Eighty-five patients (57% men with a mean age of 43 ± 17 years) with newly diagnosed UC were included. Disease extension according to Montreal was E1 in 30/85 patients, E2 in 37/85 patients and E3 in 18/85 patients. Median FU time was 40 months. Median risk score at the time of dx was 30 (IQR 3–91) and it was higher in patients with younger age (36 vs. 26, p = 0.08) and extensive colitis (64 vs. 26, p < 0.001). During FU, 19/85 and 17/85 patients needed steroid use and therapy escalation, respectively. Proximal disease extension occurred in one patient. Hospital admission for acute exacerbation and/or colectomy was required in 6/85. The score at dx was higher in patients who underwent hospital admission or colectomy (score: 70 vs. 26, p = 0.002), or that needed steroid (score: 57 vs. 26, p < 0.001) or therapy escalation (score: 57 vs. 26, p < 0.001) during FU. In a survival analysis, the time for steroid use (plogrank < 0.001) or therapy escalation (plogrank < 0.001) was lower in patients with a higher score at dx (61 vs. 88 months and 56 vs. 86 months, respectively). The median score at the end of FU was 3 (IQR 0–66); a second colonoscopy was not available in three patients, who were not included in this analysis. There was a score reduction in 77/82 patients (39/82 had a score of 0).
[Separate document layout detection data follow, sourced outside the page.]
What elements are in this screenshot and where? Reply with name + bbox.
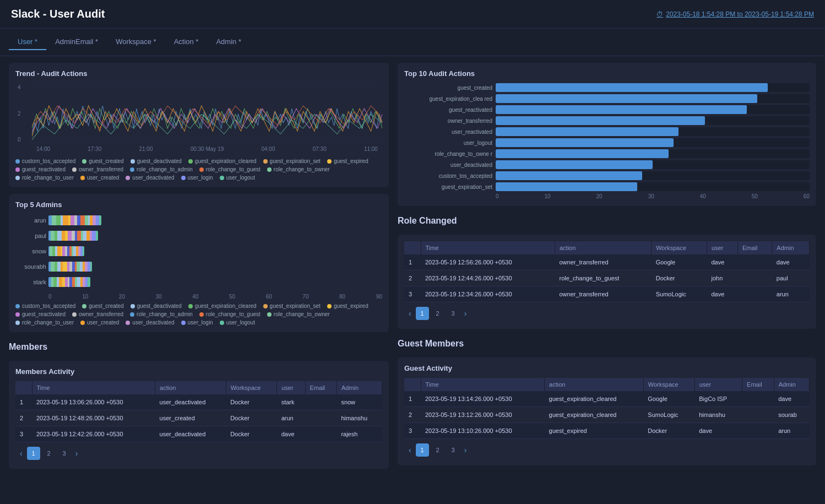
trend-chart-area: 4 2 0 14:00 — [15, 83, 382, 155]
bar-track — [496, 138, 810, 147]
filter-action[interactable]: Action * — [165, 34, 208, 50]
table-cell: owner_transferred — [555, 254, 651, 270]
bar-track — [496, 171, 810, 180]
filter-user[interactable]: User * — [9, 34, 46, 50]
table-cell: guest_expiration_cleared — [545, 391, 644, 407]
prev-page-button[interactable]: ‹ — [406, 309, 414, 318]
table-cell — [742, 423, 774, 439]
table-cell: arun — [772, 286, 810, 302]
table-cell: 2023-05-19 12:44:26.000 +0530 — [421, 270, 555, 286]
bar-track — [496, 149, 810, 158]
stacked-segment — [52, 215, 57, 225]
table-cell — [737, 286, 772, 302]
top10-x-labels: 0102030405060 — [496, 191, 810, 199]
trend-x-axis: 14:00 17:30 21:00 00:30 May 19 04:00 07:… — [32, 144, 382, 155]
next-page-button[interactable]: › — [73, 449, 80, 458]
legend-item: owner_transferred — [72, 311, 123, 317]
legend-item: guest_created — [82, 158, 123, 164]
filter-admin[interactable]: Admin * — [207, 34, 250, 50]
table-cell: Google — [643, 391, 694, 407]
table-cell — [737, 270, 772, 286]
table-row: 12023-05-19 12:56:26.000 +0530owner_tran… — [404, 254, 810, 270]
table-cell — [305, 394, 336, 410]
bar-fill — [496, 182, 637, 191]
stacked-segment — [92, 231, 96, 241]
bar-label: guest_expiration_set — [404, 184, 492, 190]
page-button-2[interactable]: 2 — [431, 443, 444, 457]
stacked-row: paul — [48, 230, 382, 242]
table-cell: SumoLogic — [652, 286, 707, 302]
page-button-1[interactable]: 1 — [416, 307, 429, 320]
table-cell: 2023-05-19 12:42:26.000 +0530 — [32, 426, 155, 442]
stacked-row: snow — [48, 245, 382, 257]
page-button-2[interactable]: 2 — [42, 447, 56, 460]
legend-item: owner_transferred — [72, 166, 123, 172]
guest-members-pagination: ‹123› — [404, 439, 810, 459]
table-cell: 2023-05-19 13:14:26.000 +0530 — [421, 391, 545, 407]
bar-fill — [496, 105, 747, 114]
next-page-button[interactable]: › — [462, 309, 469, 318]
table-header: user — [277, 381, 305, 394]
page-button-3[interactable]: 3 — [58, 447, 71, 460]
trend-svg — [32, 83, 382, 145]
table-header: Admin — [772, 241, 810, 254]
bar-fill — [496, 138, 674, 147]
bar-row: role_change_to_owne r — [404, 149, 810, 158]
members-table: TimeactionWorkspaceuserEmailAdmin12023-0… — [15, 381, 382, 442]
table-cell: user_deactivated — [155, 394, 226, 410]
table-cell: Docker — [652, 270, 707, 286]
table-cell: SumoLogic — [643, 407, 694, 423]
table-cell: dave — [772, 254, 810, 270]
bar-row: custom_tos_accepted — [404, 171, 810, 180]
table-header — [404, 378, 421, 391]
legend-item: role_change_to_owner — [267, 166, 330, 172]
table-cell: 2023-05-19 12:48:26.000 +0530 — [32, 410, 155, 426]
table-cell: Docker — [643, 423, 694, 439]
time-range[interactable]: ⏱ 2023-05-18 1:54:28 PM to 2023-05-19 1:… — [656, 10, 814, 18]
table-header: Time — [32, 381, 155, 394]
next-page-button[interactable]: › — [462, 446, 469, 454]
bar-fill — [496, 171, 642, 180]
table-cell: paul — [772, 270, 810, 286]
stacked-segment — [68, 231, 72, 241]
role-changed-title-area: Role Changed — [398, 213, 816, 228]
admins-legend: custom_tos_acceptedguest_createdguest_de… — [15, 303, 382, 326]
prev-page-button[interactable]: ‹ — [18, 449, 25, 458]
table-row: 12023-05-19 13:14:26.000 +0530guest_expi… — [404, 391, 810, 407]
table-header: user — [707, 241, 737, 254]
table-header: user — [694, 378, 742, 391]
stacked-bar — [48, 231, 98, 241]
table-cell: stark — [277, 394, 305, 410]
table-cell: guest_expiration_cleared — [545, 407, 644, 423]
table-header: Time — [421, 378, 545, 391]
table-cell — [742, 407, 774, 423]
legend-item: guest_expired — [327, 303, 368, 309]
members-section-title: Members — [9, 339, 389, 354]
stacked-bar — [48, 215, 101, 225]
bar-label: guest_reactivated — [404, 107, 492, 113]
guest-members-panel: Guest Activity TimeactionWorkspaceuserEm… — [398, 357, 816, 465]
legend-item: role_change_to_user — [15, 319, 74, 326]
table-cell: 1 — [404, 391, 421, 407]
legend-item: guest_expired — [327, 158, 368, 164]
members-panel-title: Members Activity — [15, 367, 382, 376]
filter-workspace[interactable]: Workspace * — [107, 34, 165, 50]
prev-page-button[interactable]: ‹ — [406, 446, 414, 454]
page-button-1[interactable]: 1 — [416, 443, 429, 457]
stacked-bar — [48, 246, 84, 256]
table-cell: Google — [652, 254, 707, 270]
stacked-segment — [77, 231, 81, 241]
page-button-1[interactable]: 1 — [27, 447, 40, 460]
page-button-3[interactable]: 3 — [447, 307, 460, 320]
bar-label: guest_created — [404, 85, 492, 91]
page-button-3[interactable]: 3 — [447, 443, 460, 457]
legend-item: guest_expiration_cleared — [188, 303, 257, 309]
guest-members-table: TimeactionWorkspaceuserEmailAdmin12023-0… — [404, 378, 810, 439]
table-cell: guest_expired — [545, 423, 644, 439]
table-header: Email — [737, 241, 772, 254]
page-button-2[interactable]: 2 — [431, 307, 444, 320]
table-header: Workspace — [643, 378, 694, 391]
legend-item: guest_deactivated — [131, 303, 182, 309]
filter-adminemail[interactable]: AdminEmail * — [46, 34, 107, 50]
top10-title: Top 10 Audit Actions — [404, 69, 810, 78]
Only one patient had a similar score and 4/85 patients had a higher score. Patients with a significant score reduction during FU (below the median) were more frequently patients with no need for steroid use (p < 0.001) or therapy escalation (p = 0.002).

Conclusion

This severity score seems to be a promising tool for risk stratification and prognosis determination in patients with UC, and its utility should be validated in prospective studies.